------ DATASET EXCERPTS

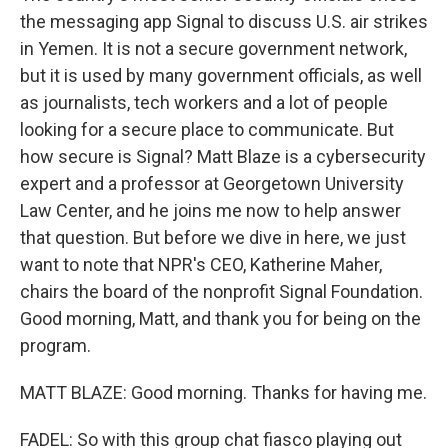
the messaging app Signal to discuss U.S. air strikes
in Yemen. It is not a secure government network,
but it is used by many government officials, as well
as journalists, tech workers and a lot of people
looking for a secure place to communicate. But
how secure is Signal? Matt Blaze is a cybersecurity
expert and a professor at Georgetown University
Law Center, and he joins me now to help answer
that question. But before we dive in here, we just
want to note that NPR's CEO, Katherine Maher,
chairs the board of the nonprofit Signal Foundation.
Good morning, Matt, and thank you for being on the
program.
MATT BLAZE: Good morning. Thanks for having me.
FADEL: So with this group chat fiasco playing out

------------

→ **WHAT IS NEEDED**: Gather each line in the data that holds the string "Signal".

→ **YOUR RESPONSE**:
the messaging app Signal to discuss U.S. air strikes
how secure is Signal? Matt Blaze is a cybersecurity
chairs the board of the nonprofit Signal Foundation.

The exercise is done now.